Fatah and Hamas: a decade of strained relations
Ties between Palestinian rivals Fatah, a secular party, and the Islamist Hamas have been tense for a decade, at times erupting into deadly conflict.
Hamas controls the narrow Mediterranean Gaza enclave of the Palestinian territories, while Fatah is based in larger landlocked West Bank.
With Palestinian prime minister Rami Hamdallah due in the Gaza Strip on Monday, here is a look at the relationship between the groups.
Islamists win at the polls
Hamas takes part for the first time in 2006 in legislative elections for the Palestinian National Authority and beats out Fatah, which has been in control for 10 years.
A unity government is installed with Hamas taking key posts.
Hamas seizes Gaza
Simmering tensions between the two erupt into bloody clashes early 2007.
After a week of violence in Gaza in June, Palestinian president Mahmud Abbas fires the unity government and declares a state of emergency in the territory.
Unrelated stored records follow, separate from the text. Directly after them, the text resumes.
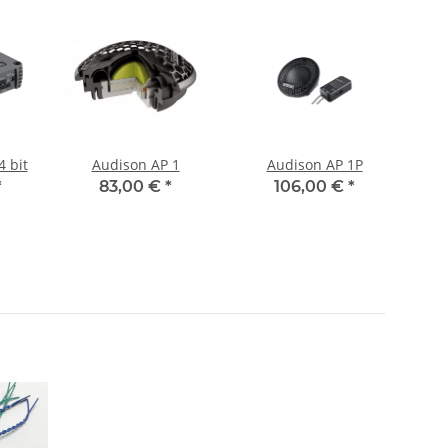
 bit
Audison AP 1
Audison AP 1P
A
*
83,00 €
*
106,00 €
*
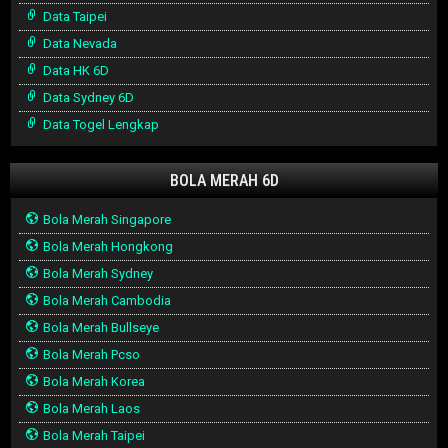
Data Taipei
Data Nevada
Data HK 6D
Data Sydney 6D
Data Togel Lengkap
BOLA MERAH 6D
Bola Merah Singapore
Bola Merah Hongkong
Bola Merah Sydney
Bola Merah Cambodia
Bola Merah Bullseye
Bola Merah Pcso
Bola Merah Korea
Bola Merah Laos
Bola Merah Taipei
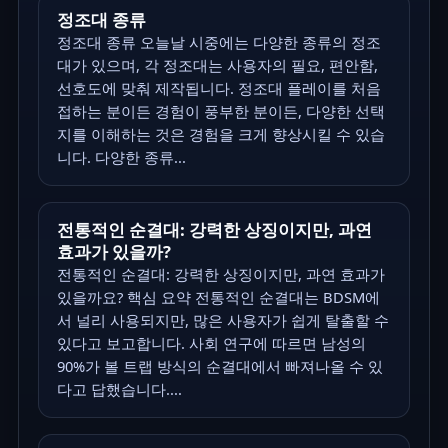
정조대 종류
정조대 종류 오늘날 시중에는 다양한 종류의 정조
대가 있으며, 각 정조대는 사용자의 필요, 편안함,
선호도에 맞춰 제작됩니다. 정조대 플레이를 처음
접하는 분이든 경험이 풍부한 분이든, 다양한 선택
지를 이해하는 것은 경험을 크게 향상시킬 수 있습
니다. 다양한 종류...
전통적인 순결대: 강력한 상징이지만, 과연
효과가 있을까?
전통적인 순결대: 강력한 상징이지만, 과연 효과가
있을까요? 핵심 요약 전통적인 순결대는 BDSM에
서 널리 사용되지만, 많은 사용자가 쉽게 탈출할 수
있다고 보고합니다. 사회 연구에 따르면 남성의
90%가 볼 트랩 방식의 순결대에서 빠져나올 수 있
다고 답했습니다....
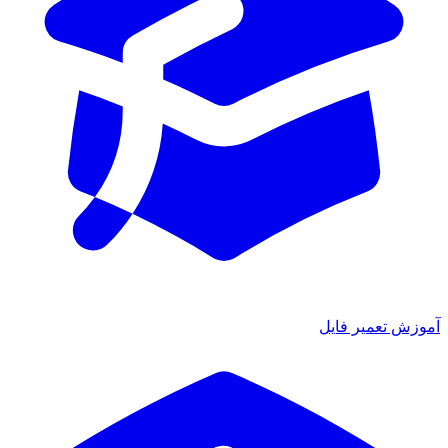
موزش تعمیر فایل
But Hamas routs forces loyal to Fatah and takes control of the strip, a move Abbas calls a coup.
In April 2011, Fatah and Hamas say they have reached an understanding to create an interim government of independents to prepare for elections.
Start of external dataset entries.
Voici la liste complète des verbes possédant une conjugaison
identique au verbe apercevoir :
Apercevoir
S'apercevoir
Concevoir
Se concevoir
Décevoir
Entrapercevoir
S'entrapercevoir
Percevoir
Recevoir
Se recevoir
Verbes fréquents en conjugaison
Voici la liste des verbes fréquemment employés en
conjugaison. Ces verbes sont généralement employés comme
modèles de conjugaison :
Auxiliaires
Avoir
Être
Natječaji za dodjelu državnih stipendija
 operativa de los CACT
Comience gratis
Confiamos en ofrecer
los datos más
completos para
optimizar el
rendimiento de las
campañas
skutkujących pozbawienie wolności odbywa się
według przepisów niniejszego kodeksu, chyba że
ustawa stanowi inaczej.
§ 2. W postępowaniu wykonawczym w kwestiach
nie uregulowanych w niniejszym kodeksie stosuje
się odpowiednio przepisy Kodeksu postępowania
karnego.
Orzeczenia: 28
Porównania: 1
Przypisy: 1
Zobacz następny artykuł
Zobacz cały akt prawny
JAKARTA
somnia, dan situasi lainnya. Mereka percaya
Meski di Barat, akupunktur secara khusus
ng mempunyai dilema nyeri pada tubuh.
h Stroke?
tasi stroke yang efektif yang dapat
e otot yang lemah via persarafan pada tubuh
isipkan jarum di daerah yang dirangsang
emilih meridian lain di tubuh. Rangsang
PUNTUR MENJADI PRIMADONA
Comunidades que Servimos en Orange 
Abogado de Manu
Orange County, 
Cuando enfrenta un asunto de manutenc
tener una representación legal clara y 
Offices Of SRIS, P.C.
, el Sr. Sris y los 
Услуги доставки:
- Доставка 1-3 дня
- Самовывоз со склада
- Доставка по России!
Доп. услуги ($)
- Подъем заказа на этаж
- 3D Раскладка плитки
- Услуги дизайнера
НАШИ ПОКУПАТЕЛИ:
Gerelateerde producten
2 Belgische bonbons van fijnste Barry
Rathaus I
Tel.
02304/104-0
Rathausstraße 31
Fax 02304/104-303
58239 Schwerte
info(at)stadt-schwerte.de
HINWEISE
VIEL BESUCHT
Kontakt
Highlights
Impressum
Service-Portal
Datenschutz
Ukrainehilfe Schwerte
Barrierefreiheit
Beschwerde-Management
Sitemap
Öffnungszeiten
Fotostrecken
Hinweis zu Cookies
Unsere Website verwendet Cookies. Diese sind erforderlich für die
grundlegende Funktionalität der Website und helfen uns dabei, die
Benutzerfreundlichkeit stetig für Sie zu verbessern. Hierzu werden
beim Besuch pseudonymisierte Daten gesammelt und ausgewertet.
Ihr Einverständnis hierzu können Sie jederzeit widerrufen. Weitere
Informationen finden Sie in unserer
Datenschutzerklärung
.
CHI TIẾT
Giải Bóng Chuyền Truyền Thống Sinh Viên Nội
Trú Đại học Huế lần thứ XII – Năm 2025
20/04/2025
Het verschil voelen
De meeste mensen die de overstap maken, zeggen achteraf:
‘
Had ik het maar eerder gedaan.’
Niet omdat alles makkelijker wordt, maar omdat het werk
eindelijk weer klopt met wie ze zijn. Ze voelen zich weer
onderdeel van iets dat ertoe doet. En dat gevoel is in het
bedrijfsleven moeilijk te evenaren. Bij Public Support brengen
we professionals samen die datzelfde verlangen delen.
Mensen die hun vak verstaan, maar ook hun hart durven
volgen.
Implementation of the deal is repeatedly delayed, however.
The rivals strike a prisoner-exchange accord in January 2012. The following month they agree that Abbas should lead an interim government, but the decision is disputed within Hamas and never applied.
In April 2014, the Fatah-dominated Palestine Liberation Organisation (PLO) and Hamas finally agree on a unity government.
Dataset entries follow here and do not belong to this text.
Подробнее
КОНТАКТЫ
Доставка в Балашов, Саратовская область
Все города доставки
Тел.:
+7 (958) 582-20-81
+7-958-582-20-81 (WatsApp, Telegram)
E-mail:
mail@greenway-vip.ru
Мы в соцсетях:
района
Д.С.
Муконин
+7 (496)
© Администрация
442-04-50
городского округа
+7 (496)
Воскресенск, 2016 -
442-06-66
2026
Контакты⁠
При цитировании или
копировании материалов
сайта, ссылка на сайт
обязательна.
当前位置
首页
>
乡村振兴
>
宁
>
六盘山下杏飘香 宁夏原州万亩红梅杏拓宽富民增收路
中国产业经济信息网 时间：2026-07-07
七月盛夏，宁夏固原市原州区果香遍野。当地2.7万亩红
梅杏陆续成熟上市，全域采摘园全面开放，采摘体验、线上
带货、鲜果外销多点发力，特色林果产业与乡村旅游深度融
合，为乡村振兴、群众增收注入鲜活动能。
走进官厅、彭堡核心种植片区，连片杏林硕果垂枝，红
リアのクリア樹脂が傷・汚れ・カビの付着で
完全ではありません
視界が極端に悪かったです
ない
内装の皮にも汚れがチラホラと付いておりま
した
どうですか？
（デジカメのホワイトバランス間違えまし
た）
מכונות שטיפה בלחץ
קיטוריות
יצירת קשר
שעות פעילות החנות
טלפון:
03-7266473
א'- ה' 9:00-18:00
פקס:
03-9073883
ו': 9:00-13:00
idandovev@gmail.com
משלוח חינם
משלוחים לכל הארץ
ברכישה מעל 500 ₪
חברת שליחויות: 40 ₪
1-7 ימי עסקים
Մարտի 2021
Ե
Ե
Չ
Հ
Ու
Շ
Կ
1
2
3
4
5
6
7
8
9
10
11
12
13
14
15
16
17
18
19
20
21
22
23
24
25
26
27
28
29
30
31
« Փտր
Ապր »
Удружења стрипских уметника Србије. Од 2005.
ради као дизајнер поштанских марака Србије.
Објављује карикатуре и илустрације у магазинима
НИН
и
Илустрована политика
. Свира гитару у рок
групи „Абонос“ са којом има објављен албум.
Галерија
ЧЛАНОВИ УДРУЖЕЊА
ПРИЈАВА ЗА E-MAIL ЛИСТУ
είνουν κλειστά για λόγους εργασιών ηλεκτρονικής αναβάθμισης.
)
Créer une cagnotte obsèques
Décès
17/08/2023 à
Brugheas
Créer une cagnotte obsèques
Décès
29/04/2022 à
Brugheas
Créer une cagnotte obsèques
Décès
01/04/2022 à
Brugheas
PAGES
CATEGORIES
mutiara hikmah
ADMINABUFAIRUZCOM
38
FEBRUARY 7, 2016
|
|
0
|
It is sworn in on June 2 but fails to exercise authority over Gaza where Abbas charges Hamas has set up a parallel administration to his own internationally recognised government.
In July-August 2014, though, the parties show a united response after Israel launches a 50-day blitz against Gaza in response to rocket fire.
The unity government falls apart months later.
In a stark revision of its founding charter, Hamas eases its stance on Israel in May 2017, after having long called for its destruction.
The Islamist group also pronounces that its struggle is not against Jews but against Israel as an occupier, and accepts the idea of a Palestinian state in territories occupied by Israel.
Hamas — considered a terrorist organisation by Israel, the United States and the European Union — is seen as seeking to ease its international isolation while not marginalising hardliners within its ranks.
Pressure and concessions
However, tensions remain between the rivals over the creation by Hamas months earlier of an “administrative committee” seen as a rival Palestinian government.
Abbas puts the squeeze on Hamas including by cutting electricity supplies to Gaza.
Under pressure, Hamas agrees on September 17 to the dissolution of the committee and says it is ready for talks on a new unity government and elections.
It calls on the Palestinian Authority government “to come to Gaza to exercise its functions and carry out its duties immediately”.